• _INSTRUCTIONS FOR THE TASK_: Reproduce the records exactly through the line with "Privacy notice".
---------- RAW DATA
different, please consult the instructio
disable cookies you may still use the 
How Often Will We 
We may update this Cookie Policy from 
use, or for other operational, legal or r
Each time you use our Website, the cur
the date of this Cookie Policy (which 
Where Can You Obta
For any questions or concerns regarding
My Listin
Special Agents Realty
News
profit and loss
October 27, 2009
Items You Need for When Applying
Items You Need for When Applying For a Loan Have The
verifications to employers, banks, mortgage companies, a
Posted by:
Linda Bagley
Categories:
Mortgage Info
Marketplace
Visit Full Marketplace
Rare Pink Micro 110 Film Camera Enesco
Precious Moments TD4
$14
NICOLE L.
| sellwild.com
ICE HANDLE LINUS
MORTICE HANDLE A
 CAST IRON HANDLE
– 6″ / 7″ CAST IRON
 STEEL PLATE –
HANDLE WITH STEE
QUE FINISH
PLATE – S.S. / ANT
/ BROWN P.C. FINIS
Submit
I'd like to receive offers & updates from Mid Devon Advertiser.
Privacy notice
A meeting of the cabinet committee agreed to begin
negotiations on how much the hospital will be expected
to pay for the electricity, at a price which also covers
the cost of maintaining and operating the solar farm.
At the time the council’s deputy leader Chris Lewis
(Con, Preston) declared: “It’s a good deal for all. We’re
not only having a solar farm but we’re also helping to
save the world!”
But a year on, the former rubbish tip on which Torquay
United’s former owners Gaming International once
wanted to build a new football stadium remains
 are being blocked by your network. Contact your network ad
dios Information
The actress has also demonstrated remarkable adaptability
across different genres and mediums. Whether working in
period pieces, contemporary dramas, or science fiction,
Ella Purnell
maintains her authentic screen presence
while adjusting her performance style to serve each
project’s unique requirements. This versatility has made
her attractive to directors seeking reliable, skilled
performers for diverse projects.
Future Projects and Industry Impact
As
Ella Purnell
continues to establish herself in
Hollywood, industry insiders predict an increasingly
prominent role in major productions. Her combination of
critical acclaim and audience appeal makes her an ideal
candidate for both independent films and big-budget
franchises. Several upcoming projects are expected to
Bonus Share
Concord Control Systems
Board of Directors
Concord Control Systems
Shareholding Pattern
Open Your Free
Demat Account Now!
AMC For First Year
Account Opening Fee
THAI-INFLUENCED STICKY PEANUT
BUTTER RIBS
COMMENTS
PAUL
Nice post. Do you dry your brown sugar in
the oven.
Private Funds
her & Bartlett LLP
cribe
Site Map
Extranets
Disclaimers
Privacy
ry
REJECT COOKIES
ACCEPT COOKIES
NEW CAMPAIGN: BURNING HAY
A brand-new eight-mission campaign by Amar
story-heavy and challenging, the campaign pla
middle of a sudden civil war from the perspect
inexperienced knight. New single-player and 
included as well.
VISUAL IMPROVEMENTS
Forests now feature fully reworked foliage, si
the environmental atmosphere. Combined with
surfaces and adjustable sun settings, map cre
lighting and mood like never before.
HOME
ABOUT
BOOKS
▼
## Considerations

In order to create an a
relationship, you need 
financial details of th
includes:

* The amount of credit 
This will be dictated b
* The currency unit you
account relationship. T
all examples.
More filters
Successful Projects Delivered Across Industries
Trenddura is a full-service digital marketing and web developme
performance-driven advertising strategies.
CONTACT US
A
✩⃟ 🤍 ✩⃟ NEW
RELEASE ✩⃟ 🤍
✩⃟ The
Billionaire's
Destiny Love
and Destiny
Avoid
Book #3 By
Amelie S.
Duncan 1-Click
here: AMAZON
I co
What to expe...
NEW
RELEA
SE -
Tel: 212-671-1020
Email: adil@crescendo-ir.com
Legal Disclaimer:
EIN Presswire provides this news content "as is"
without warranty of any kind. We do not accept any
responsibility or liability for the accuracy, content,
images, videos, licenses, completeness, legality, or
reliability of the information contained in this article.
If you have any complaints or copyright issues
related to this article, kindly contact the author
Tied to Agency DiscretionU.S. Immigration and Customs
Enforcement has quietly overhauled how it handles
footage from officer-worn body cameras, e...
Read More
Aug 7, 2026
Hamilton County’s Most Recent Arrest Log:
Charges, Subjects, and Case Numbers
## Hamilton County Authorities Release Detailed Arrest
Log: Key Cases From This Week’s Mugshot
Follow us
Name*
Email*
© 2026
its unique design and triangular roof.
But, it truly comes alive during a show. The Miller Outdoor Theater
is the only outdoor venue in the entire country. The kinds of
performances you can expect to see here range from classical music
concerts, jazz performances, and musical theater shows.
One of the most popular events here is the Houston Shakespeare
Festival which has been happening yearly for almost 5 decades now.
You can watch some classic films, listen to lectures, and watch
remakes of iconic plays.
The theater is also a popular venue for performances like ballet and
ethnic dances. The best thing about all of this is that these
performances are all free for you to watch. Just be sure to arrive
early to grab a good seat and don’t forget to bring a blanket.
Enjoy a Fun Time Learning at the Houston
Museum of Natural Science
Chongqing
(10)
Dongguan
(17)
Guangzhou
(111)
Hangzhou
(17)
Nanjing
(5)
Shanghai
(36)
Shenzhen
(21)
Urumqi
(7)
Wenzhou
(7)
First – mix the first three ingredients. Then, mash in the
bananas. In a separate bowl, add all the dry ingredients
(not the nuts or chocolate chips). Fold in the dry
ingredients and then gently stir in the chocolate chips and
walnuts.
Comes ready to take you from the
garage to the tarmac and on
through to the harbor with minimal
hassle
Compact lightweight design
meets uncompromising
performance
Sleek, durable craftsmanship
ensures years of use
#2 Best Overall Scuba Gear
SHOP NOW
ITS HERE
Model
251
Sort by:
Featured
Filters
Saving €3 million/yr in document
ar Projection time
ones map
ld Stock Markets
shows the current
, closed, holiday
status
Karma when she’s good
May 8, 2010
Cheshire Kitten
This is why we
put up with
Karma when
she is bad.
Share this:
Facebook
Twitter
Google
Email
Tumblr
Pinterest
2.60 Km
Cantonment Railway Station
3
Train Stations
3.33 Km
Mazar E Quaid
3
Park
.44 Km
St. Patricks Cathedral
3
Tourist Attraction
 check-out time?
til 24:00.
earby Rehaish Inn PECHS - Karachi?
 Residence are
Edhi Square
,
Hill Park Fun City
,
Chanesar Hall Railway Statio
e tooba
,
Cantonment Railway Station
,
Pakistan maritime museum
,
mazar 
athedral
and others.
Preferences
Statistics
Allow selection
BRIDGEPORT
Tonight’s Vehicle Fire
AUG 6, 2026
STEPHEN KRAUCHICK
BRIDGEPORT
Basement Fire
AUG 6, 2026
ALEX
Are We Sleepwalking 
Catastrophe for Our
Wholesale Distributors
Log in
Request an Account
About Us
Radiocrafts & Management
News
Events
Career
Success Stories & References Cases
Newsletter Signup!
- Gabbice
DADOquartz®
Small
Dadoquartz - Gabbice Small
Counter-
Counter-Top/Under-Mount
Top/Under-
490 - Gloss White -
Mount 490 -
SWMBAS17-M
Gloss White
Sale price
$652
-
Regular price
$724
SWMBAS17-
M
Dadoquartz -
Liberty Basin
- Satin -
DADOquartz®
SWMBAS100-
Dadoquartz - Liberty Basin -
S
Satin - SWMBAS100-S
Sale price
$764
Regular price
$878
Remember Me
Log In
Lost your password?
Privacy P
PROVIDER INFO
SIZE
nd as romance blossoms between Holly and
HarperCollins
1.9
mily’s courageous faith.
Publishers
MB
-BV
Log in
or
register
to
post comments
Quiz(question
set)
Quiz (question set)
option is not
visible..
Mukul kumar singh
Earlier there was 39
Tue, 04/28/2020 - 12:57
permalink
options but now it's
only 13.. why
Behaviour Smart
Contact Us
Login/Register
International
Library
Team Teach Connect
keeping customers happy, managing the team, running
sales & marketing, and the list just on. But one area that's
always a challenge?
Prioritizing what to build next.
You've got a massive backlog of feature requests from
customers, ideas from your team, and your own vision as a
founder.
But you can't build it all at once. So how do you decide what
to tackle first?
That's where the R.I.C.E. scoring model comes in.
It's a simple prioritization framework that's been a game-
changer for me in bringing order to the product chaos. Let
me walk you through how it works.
--------------------
• _EXERCISE SOLUTION_:
different, please consult the instructio
disable cookies you may still use the 
How Often Will We 
We may update this Cookie Policy from 
use, or for other operational, legal or r
Each time you use our Website, the cur
the date of this Cookie Policy (which 
Where Can You Obta
For any questions or concerns regarding
My Listin
Special Agents Realty
News
profit and loss
October 27, 2009
Items You Need for When Applying
Items You Need for When Applying For a Loan Have The
verifications to employers, banks, mortgage companies, a
Posted by:
Linda Bagley
Categories:
Mortgage Info
Marketplace
Visit Full Marketplace
Rare Pink Micro 110 Film Camera Enesco
Precious Moments TD4
$14
NICOLE L.
| sellwild.com
ICE HANDLE LINUS
MORTICE HANDLE A
 CAST IRON HANDLE
– 6″ / 7″ CAST IRON
 STEEL PLATE –
HANDLE WITH STEE
QUE FINISH
PLATE – S.S. / ANT
/ BROWN P.C. FINIS
Submit
I'd like to receive offers & updates from Mid Devon Advertiser.
Privacy notice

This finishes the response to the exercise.